We have a design, we have code and we have tests that all pass.
Tuesday, we got some new input data that just wouldn't work.
What -- if anything -- went wrong?
Agile is as Agile Does
We're following an Agile approach for several reasons.
- I'm too lazy to draw up an elaborate project plan full of lies ("assumptions").
- Our requirements were two versions of a powerpoint slide that showed one use case at the tail-end of a long information life-cycle.
- Outside the one slide, we had no concrete actors or use cases. We had some clue what we were doing, but it involved inventing new business models for customers -- a challenging thing to "automate".
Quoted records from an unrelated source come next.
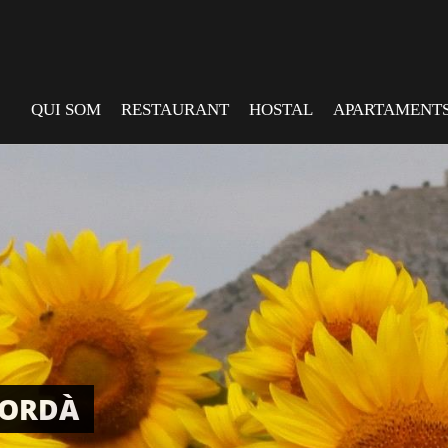
QUI SOM
RESTAURANT
HOSTAL
APARTAMENT
PORDÀ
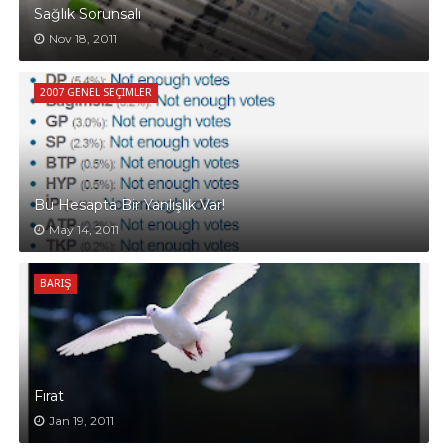
Sağlık Sorunsalı
Nov 18, 2011
2007 GENEL SEÇIMLER
Bu Hesapta Bir Yanlışlık Var!
May 14, 2011
BARIŞ
Fırat
Jan 19, 2011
The Agile approach is that we pick a use case, build some stuff, and put it into production.
One consequence of this is rapid response to requirements changes. Another consequence is fundamental changes to the design. A small change to a use case could lead to devastating design changes.
Learning is Fundamental
Since we didn't have all the requirements (indeed, we barely had any,) we knew we'd be learning as we went. Tuesday's data drop was one example.
We have a nice library to handle many of the vagaries of the Spreadsheet-As-User-Interface (SAUI™) problem. We use xlrd and csv modules to handle basic spreadsheet file formats. (We have the ElementTree parser standing by to handle xml, if necessary.) We use the rest of the Python archiving packages to handle ZIP files of spreadsheets.
We've broken spreadsheet processing down into layers.
- Data Source. All of our various sources offer methods to step through the sheets and rows. This minimizes the various file format differences. Note that CSV provides cells that are text, where xlrd provides cells in a variety of data types. We have a Cell class hierarchy to implement all the conversions required.
- Operation. Each operation (validate, load, delete, etc.) is a subclass of a common Operation. This operation is given a sheet and processes the rows of that sheet. It doesn't know anything about the Data Source.
- Builders. Each row, generally, builds some model object which is either validated or validated and persisted in the database. The builder handles the mapping from spreadsheet column to DB column, along with data type conversions.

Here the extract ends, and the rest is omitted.